• _Problem requirements_
Report the number of lines in the records below that contain the word "sanık", and nothing more.

Dataset excerpts
=======

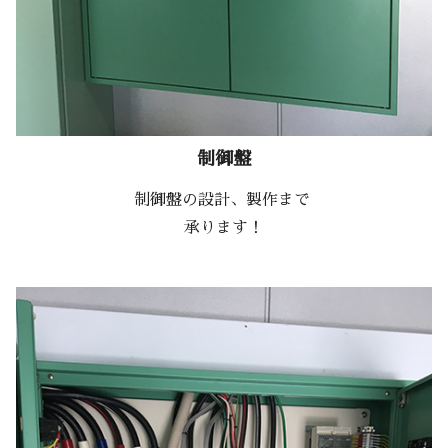
制御盤
制御盤の設計、製作まで
承ります！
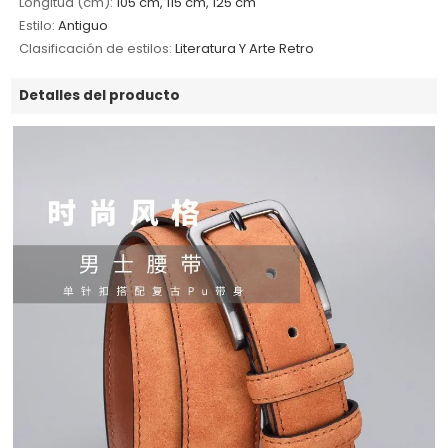
Longitud (cm):
105 cm, 115 cm, 125 cm
Estilo:
Antiguo
Clasificación de estilos:
Literatura Y Arte Retro
Detalles del producto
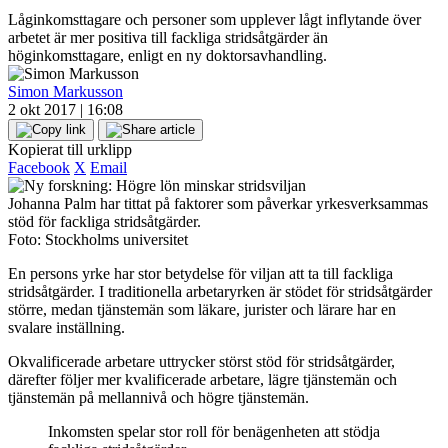
Låginkomsttagare och personer som upplever lågt inflytande över
arbetet är mer positiva till fackliga stridsåtgärder än
höginkomsttagare, enligt en ny doktorsavhandling.
Simon Markusson
2 okt 2017 | 16:08
Kopierat till urklipp
Facebook
X
Email
Johanna Palm har tittat på faktorer som påverkar yrkesverksammas
stöd för fackliga stridsåtgärder.
Foto: Stockholms universitet
En persons yrke har stor betydelse för viljan att ta till fackliga
stridsåtgärder. I traditionella arbetaryrken är stödet för stridsåtgärder
större, medan tjänstemän som läkare, jurister och lärare har en
svalare inställning.
Okvalificerade arbetare uttrycker störst stöd för stridsåtgärder,
därefter följer mer kvalificerade arbetare, lägre tjänstemän och
tjänstemän på mellannivå och högre tjänstemän.
Inkomsten spelar stor roll för benägenheten att stödja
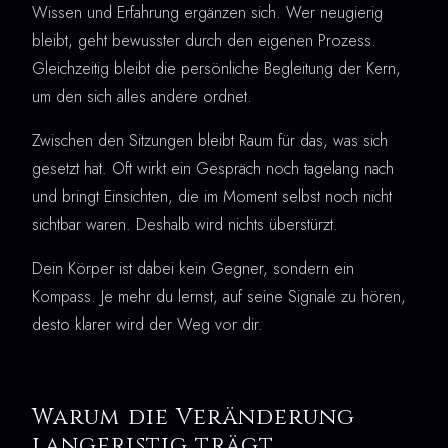
Wissen und Erfahrung ergänzen sich. Wer neugierig
bleibt, geht bewusster durch den eigenen Prozess.
Gleichzeitig bleibt die persönliche Begleitung der Kern,
um den sich alles andere ordnet.
Zwischen den Sitzungen bleibt Raum für das, was sich
gesetzt hat. Oft wirkt ein Gespräch noch tagelang nach
und bringt Einsichten, die im Moment selbst noch nicht
sichtbar waren. Deshalb wird nichts überstürzt.
Dein Körper ist dabei kein Gegner, sondern ein
Kompass. Je mehr du lernst, auf seine Signale zu hören,
desto klarer wird der Weg vor dir.
Warum die Veränderung
langfristig trägt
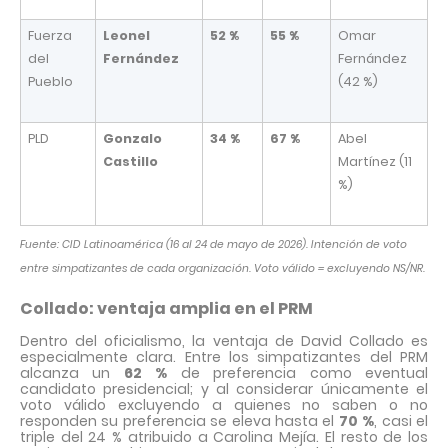
Fuerza
Leonel
52 %
55 %
Omar
del
Fernández
Fernández
Pueblo
(42 %)
PLD
Gonzalo
34 %
67 %
Abel
Castillo
Martínez (11
%)
Fuente: CID Latinoamérica (16 al 24 de mayo de 2026). Intención de voto
entre simpatizantes de cada organización. Voto válido = excluyendo NS/NR.
Collado: ventaja amplia en el PRM
Dentro del oficialismo, la ventaja de David Collado es
especialmente clara. Entre los simpatizantes del PRM
alcanza un
62 %
de preferencia como eventual
candidato presidencial; y al considerar únicamente el
voto válido excluyendo a quienes no saben o no
responden su preferencia se eleva hasta el
70 %
, casi el
triple del 24 % atribuido a Carolina Mejía. El resto de los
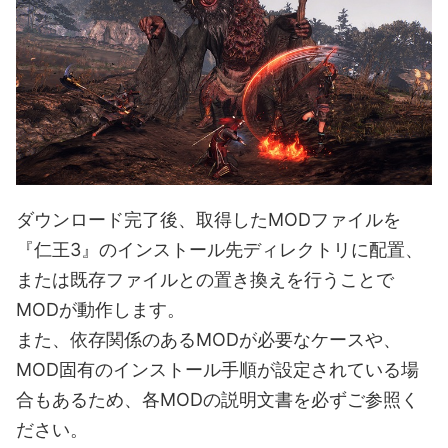
ダウンロード完了後、取得したMODファイルを
『仁王3』のインストール先ディレクトリに配置、
または既存ファイルとの置き換えを行うことで
MODが動作します。
また、依存関係のあるMODが必要なケースや、
MOD固有のインストール手順が設定されている場
合もあるため、各MODの説明文書を必ずご参照く
ださい。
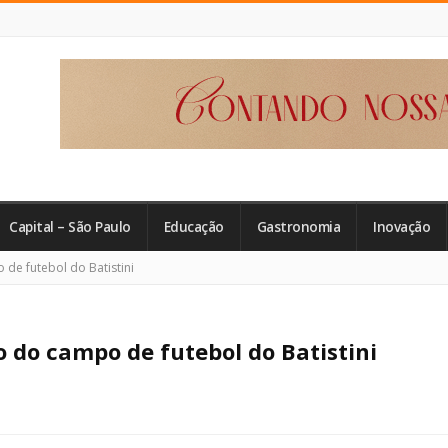
Capital – São Paulo
Educação
Gastronomia
Inovação
de futebol do Batistini
 do campo de futebol do Batistini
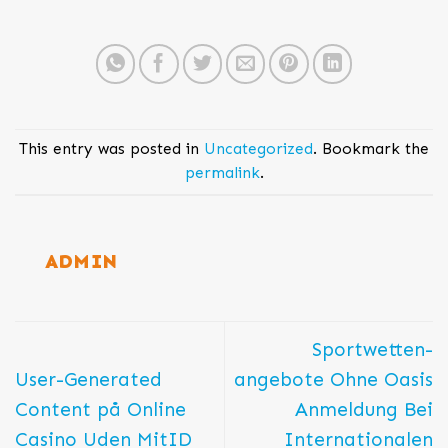
This entry was posted in
Uncategorized
. Bookmark the
permalink
.
ADMIN
Sportwetten-
User-Generated
angebote Ohne Oasis
Content på Online
Anmeldung Bei
Casino Uden MitID
Internationalen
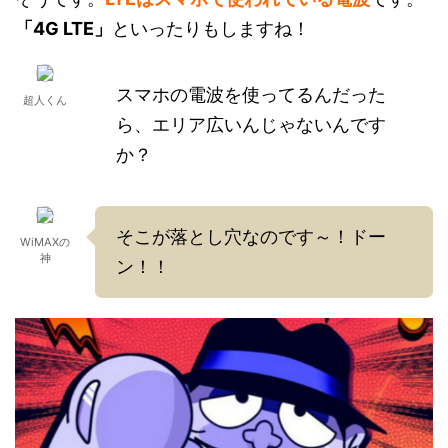
「4G LTE」
といったりもしますね！
スマホの電波を使ってるんだった
超人くん
ら、エリア広いんじゃないんです
か？
そこが落とし穴なのです～！ドー
WiMAXの
神
ン！！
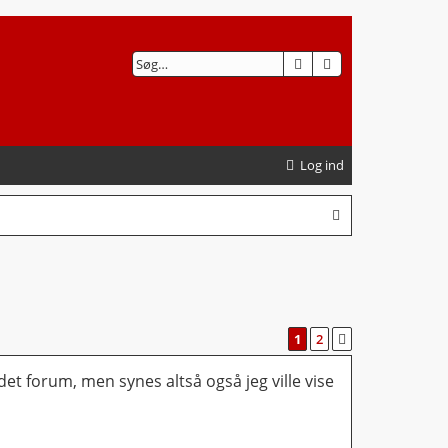
SØG
AVANCERET SØGN
Log ind
1
2
NÆSTE
ndet forum, men synes altså også jeg ville vise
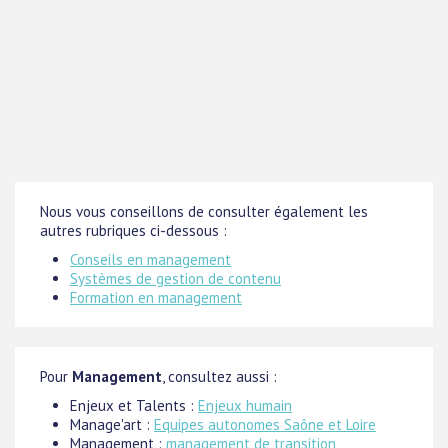
Nous vous conseillons de consulter également les
autres rubriques ci-dessous :
Conseils en management
Systèmes de gestion de contenu
Formation en management
Pour
Management
, consultez aussi :
Enjeux et Talents :
Enjeux humain
Manage'art :
Equipes autonomes Saône et Loire
Management :
management de transition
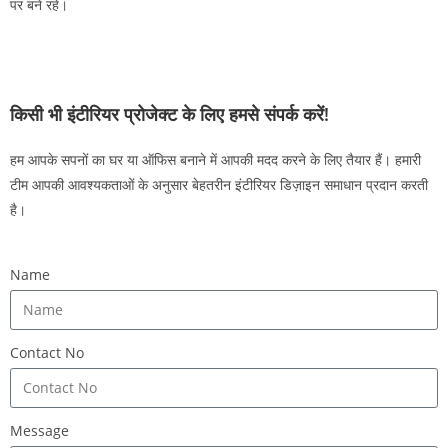
पर बने रहें।
किसी भी इंटीरियर प्रोजेक्ट के लिए हमसे संपर्क करें!
हम आपके सपनों का घर या ऑफिस बनाने में आपकी मदद करने के लिए तैयार हैं। हमारी
टीम आपकी आवश्यकताओं के अनुसार बेहतरीन इंटीरियर डिज़ाइन समाधान प्रदान करती
है।
Name
Contact No
Message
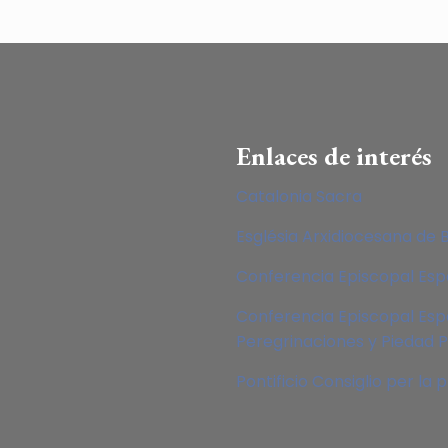
Enlaces de interés
Catalonia Sacra
Església Arxidiocesana de 
Conferencia Episcopal Es
Conferencia Episcopal Esp
Peregrinaciones y Piedad 
Pontificio Consiglio per la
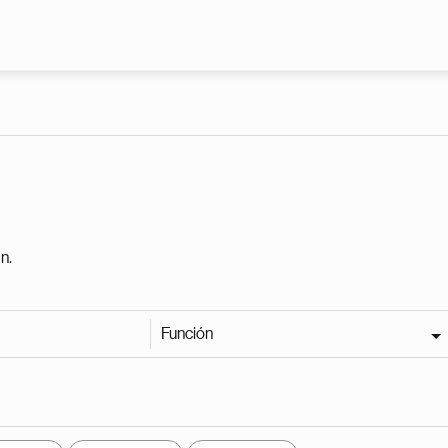
Pasar al contenido principal
n.
Función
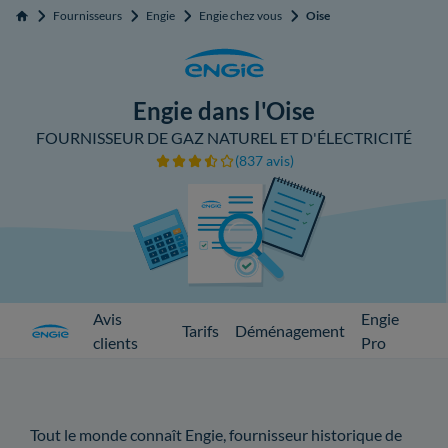
Fournisseurs
Engie
Engie chez vous
Oise
Accueil
Engie dans l'Oise
FOURNISSEUR DE GAZ NATUREL ET D'ÉLECTRICITÉ
(837 avis)
Avis
Engie
Tarifs
Déménagement
clients
Pro
Tout le monde connaît Engie, fournisseur historique de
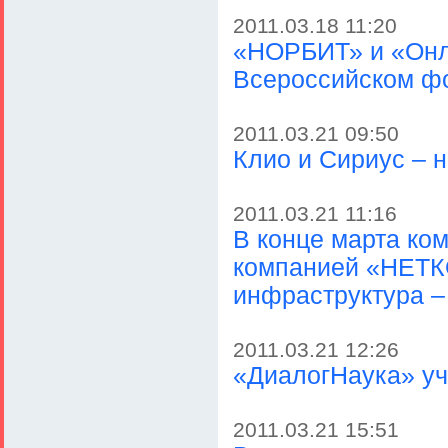
2011.03.18 11:20
«НОРБИТ» и «Онла
Всероссийском фо
2011.03.21 09:50
Клио и Сириус – 
2011.03.21 11:16
В конце марта ко
компанией «НЕТК
инфраструктура –
2011.03.21 12:26
«ДиалогНаука» уч
2011.03.21 15:51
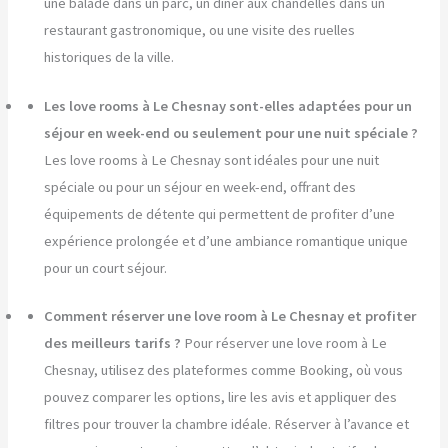
une balade dans un parc, un dîner aux chandelles dans un
restaurant gastronomique, ou une visite des ruelles
historiques de la ville.
Les love rooms à Le Chesnay sont-elles adaptées pour un
séjour en week-end ou seulement pour une nuit spéciale ?
Les love rooms à Le Chesnay sont idéales pour une nuit
spéciale ou pour un séjour en week-end, offrant des
équipements de détente qui permettent de profiter d’une
expérience prolongée et d’une ambiance romantique unique
pour un court séjour.
Comment réserver une love room à Le Chesnay et profiter
des meilleurs tarifs ?
Pour réserver une love room à Le
Chesnay, utilisez des plateformes comme Booking, où vous
pouvez comparer les options, lire les avis et appliquer des
filtres pour trouver la chambre idéale. Réserver à l’avance et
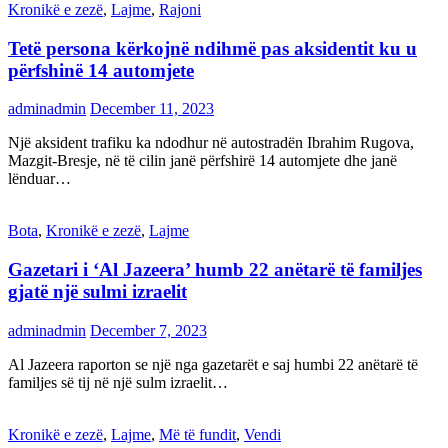
Kronikë e zezë
,
Lajme
,
Rajoni
Tetë persona kërkojnë ndihmë pas aksidentit ku u
përfshinë 14 automjete
adminadmin
December 11, 2023
Një aksident trafiku ka ndodhur në autostradën Ibrahim Rugova,
Mazgit-Bresje, në të cilin janë përfshirë 14 automjete dhe janë
lënduar…
Bota
,
Kronikë e zezë
,
Lajme
Gazetari i ‘Al Jazeera’ humb 22 anëtarë të familjes
gjatë një sulmi izraelit
adminadmin
December 7, 2023
Al Jazeera raporton se një nga gazetarët e saj humbi 22 anëtarë të
familjes së tij në një sulm izraelit…
Kronikë e zezë
,
Lajme
,
Më të fundit
,
Vendi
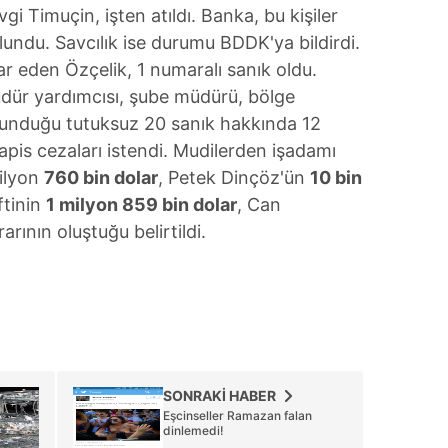
i Timuçin, işten atıldı. Banka, bu kişiler
ndu. Savcılık ise durumu BDDK'ya bildirdi.
r eden Özçelik, 1 numaralı sanık oldu.
ür yardımcısı, şube müdürü, bölge
lunduğu tutuksuz 20 sanık hakkında 12
apis cezaları istendi. Mudilerden işadamı
milyon
760 bin dolar
, Petek Dinçöz'ün
10 bin
ftinin
1 milyon 859 bin dolar
, Can
rarının oluştuğu belirtildi.
SONRAKİ HABER
Eşcinseller Ramazan falan
dinlemedi!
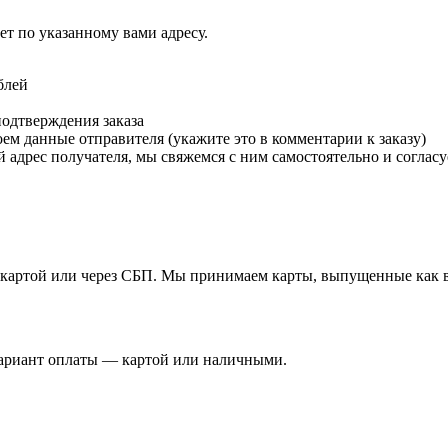
т по указанному вами адресу.
блей
подтверждения заказа
м данные отправителя (укажите это в комментарии к заказу)
 адрес получателя, мы свяжемся с ним самостоятельно и согласу
й картой или через СБП. Мы принимаем карты, выпущенные как в 
вариант оплаты — картой или наличными.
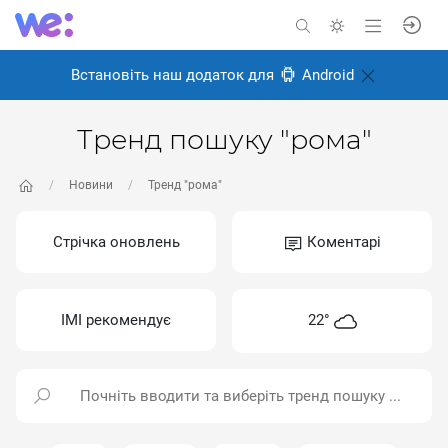
Встановіть наш додаток для
Android
Тренд пошуку "рома"
Новини
Тренд "рома"
Стрічка оновлень
Коментарі
ІМІ рекомендує
22°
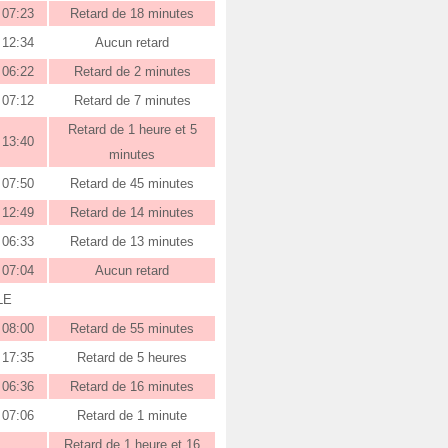
07:23
Retard de 18 minutes
12:34
Aucun retard
06:22
Retard de 2 minutes
07:12
Retard de 7 minutes
Retard de 1 heure et 5
13:40
minutes
07:50
Retard de 45 minutes
12:49
Retard de 14 minutes
06:33
Retard de 13 minutes
07:04
Aucun retard
LE
08:00
Retard de 55 minutes
17:35
Retard de 5 heures
06:36
Retard de 16 minutes
07:06
Retard de 1 minute
Retard de 1 heure et 16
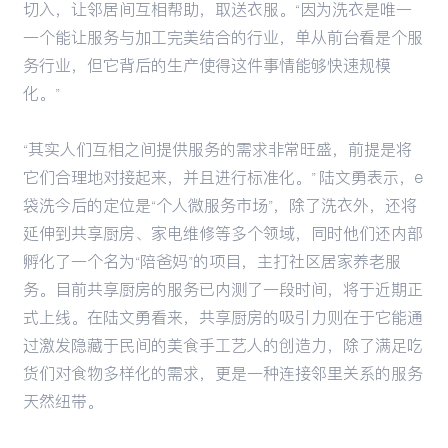
切入，让邻居间互相帮助，取送衣服。“因为洗衣是唯一
一个能让服务与加工完美结合的行业，单从前台看是个服
务行业，但它背后的生产使得这件事情能够快速规模
化。”
“其实人们互相之间提供服务的需求非常旺盛，前提是将
它们合理地对接起来，并且进行标准化。” 陆文勇表示，e
袋洗今后的定位是“个人微服务市场”，除了洗衣外，还将
延伸到共享厨房、家电维修等多个领域，同时他们还内部
孵化了一个名为“陪爸妈”的项目，主打社区居家养老服
务。目前共享厨房的服务已内测了一段时间，将于近期正
式上线。在陆文勇看来，共享厨房的吸引力则在于它能通
过激发隐藏于民间的美食手工艺人的创造力，除了满足吃
货们对食物多样化的需求，更是一种连接邻里关系的服务
天然纽带。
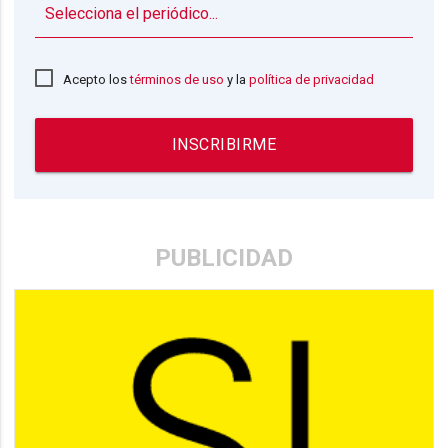
▼
Acepto los
términos de uso
y la
política de privacidad
INSCRIBIRME
PUBLICIDAD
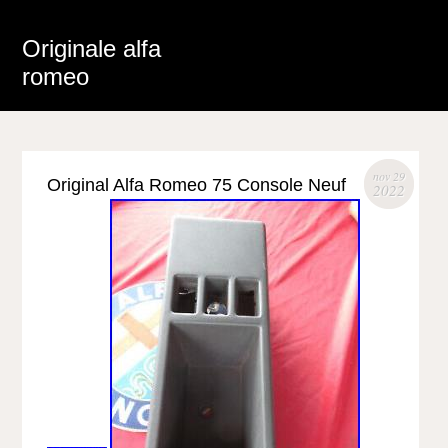
Originale alfa
romeo
nov 29
Original Alfa Romeo 75 Console Neuf
2022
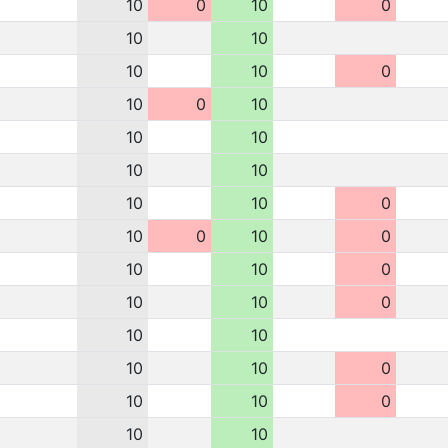
10
0
10
0
10
10
10
10
0
10
0
10
10
10
10
10
10
10
0
10
0
10
0
10
10
0
10
10
0
10
10
10
10
0
10
10
0
10
10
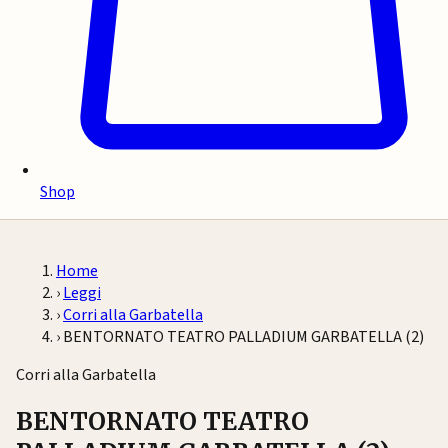
Shop
Home
›
Leggi
›
Corri alla Garbatella
›
BENTORNATO TEATRO PALLADIUM GARBATELLA (2)
Corri alla Garbatella
BENTORNATO TEATRO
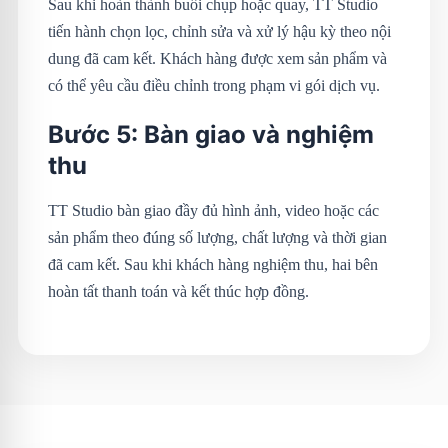
Sau khi hoàn thành buổi chụp hoặc quay, TT Studio
tiến hành chọn lọc, chỉnh sửa và xử lý hậu kỳ theo nội
dung đã cam kết. Khách hàng được xem sản phẩm và
có thể yêu cầu điều chỉnh trong phạm vi gói dịch vụ.
Bước 5: Bàn giao và nghiệm
thu
TT Studio bàn giao đầy đủ hình ảnh, video hoặc các
sản phẩm theo đúng số lượng, chất lượng và thời gian
đã cam kết. Sau khi khách hàng nghiệm thu, hai bên
hoàn tất thanh toán và kết thúc hợp đồng.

=======

• _Exercise result_
2